WHAT YOU NEED TO DO:
All records are to be reproduced verbatim, with images omitted.
Start of EXERCISE DATA
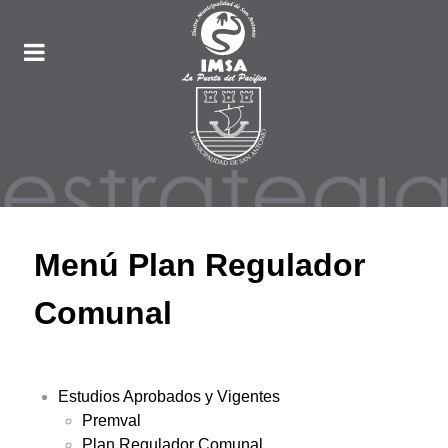
Menú Plan Regulador
Comunal
Estudios Aprobados y Vigentes
Premval
Plan Regulador Comunal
End of EXERCISE DATA
OUTPUT OF THE EXERCISE:
Menú Plan Regulador
Comunal
Estudios Aprobados y Vigentes
Premval
Plan Regulador Comunal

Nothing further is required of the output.